### Requirement
Write out every line below that contains "icons".
Given entries Start Marker
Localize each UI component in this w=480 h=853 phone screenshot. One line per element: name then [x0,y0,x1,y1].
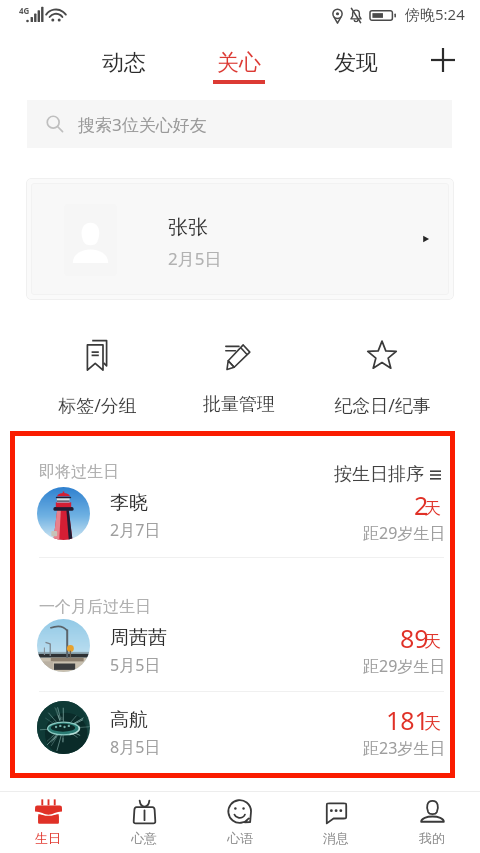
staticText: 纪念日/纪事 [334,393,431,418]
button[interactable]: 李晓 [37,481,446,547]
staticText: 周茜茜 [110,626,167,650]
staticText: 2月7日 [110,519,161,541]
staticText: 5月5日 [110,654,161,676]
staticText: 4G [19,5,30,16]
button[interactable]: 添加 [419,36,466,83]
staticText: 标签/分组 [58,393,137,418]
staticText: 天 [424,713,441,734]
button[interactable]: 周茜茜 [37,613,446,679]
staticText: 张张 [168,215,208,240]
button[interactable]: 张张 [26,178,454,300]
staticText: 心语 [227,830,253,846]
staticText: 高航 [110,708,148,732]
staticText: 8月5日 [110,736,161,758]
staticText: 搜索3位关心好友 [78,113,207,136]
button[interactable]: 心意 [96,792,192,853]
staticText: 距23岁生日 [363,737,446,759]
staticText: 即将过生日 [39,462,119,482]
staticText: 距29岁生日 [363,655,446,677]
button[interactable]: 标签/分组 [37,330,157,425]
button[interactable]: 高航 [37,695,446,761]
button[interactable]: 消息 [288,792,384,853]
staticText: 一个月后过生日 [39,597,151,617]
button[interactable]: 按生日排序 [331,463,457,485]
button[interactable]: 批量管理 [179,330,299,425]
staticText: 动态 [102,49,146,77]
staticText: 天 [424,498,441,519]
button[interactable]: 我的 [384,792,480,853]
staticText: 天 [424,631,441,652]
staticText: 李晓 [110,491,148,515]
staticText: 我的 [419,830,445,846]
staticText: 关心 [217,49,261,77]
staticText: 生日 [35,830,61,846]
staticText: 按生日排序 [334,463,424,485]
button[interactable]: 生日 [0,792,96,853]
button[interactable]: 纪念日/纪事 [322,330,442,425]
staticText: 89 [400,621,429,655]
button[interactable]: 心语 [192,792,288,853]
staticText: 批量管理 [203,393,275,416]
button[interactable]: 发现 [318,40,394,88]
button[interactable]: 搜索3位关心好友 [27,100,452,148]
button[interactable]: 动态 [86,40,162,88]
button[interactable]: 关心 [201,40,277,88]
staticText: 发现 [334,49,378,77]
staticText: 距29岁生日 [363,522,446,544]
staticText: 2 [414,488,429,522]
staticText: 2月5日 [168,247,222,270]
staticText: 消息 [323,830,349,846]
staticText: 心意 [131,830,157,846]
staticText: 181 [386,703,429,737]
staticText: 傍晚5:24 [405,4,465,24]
Given entries End Marker
Given entries Start Marker
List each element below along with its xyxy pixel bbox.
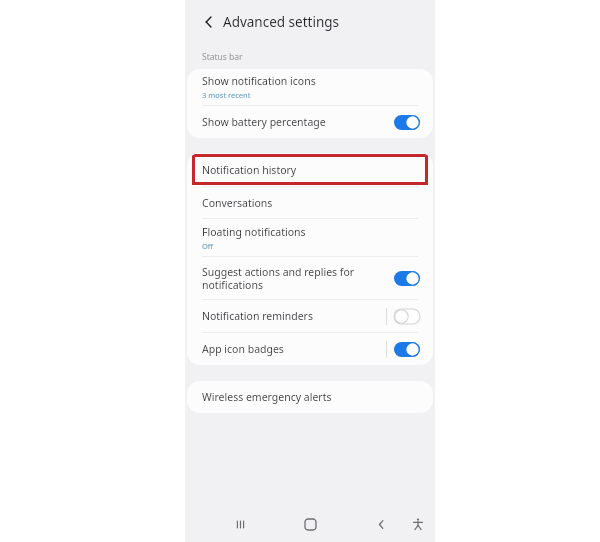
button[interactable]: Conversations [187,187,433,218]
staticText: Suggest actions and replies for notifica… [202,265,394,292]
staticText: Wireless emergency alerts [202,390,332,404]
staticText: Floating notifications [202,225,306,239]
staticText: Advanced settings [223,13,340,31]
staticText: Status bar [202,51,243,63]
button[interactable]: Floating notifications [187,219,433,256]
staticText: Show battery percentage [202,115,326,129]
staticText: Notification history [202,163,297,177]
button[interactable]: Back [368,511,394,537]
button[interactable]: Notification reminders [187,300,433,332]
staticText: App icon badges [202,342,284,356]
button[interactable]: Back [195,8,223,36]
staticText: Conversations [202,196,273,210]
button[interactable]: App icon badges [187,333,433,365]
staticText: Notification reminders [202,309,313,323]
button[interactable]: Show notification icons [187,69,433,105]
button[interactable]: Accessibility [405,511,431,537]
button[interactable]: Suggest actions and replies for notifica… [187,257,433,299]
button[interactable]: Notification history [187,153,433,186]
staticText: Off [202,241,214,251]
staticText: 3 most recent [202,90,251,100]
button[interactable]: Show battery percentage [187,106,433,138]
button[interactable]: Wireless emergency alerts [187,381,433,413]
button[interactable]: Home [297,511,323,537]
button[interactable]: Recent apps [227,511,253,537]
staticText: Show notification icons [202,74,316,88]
Given entries End Marker
### Exercise solution
button[interactable]: Show notification icons [187,69,433,105]
staticText: Show notification icons [202,74,316,88]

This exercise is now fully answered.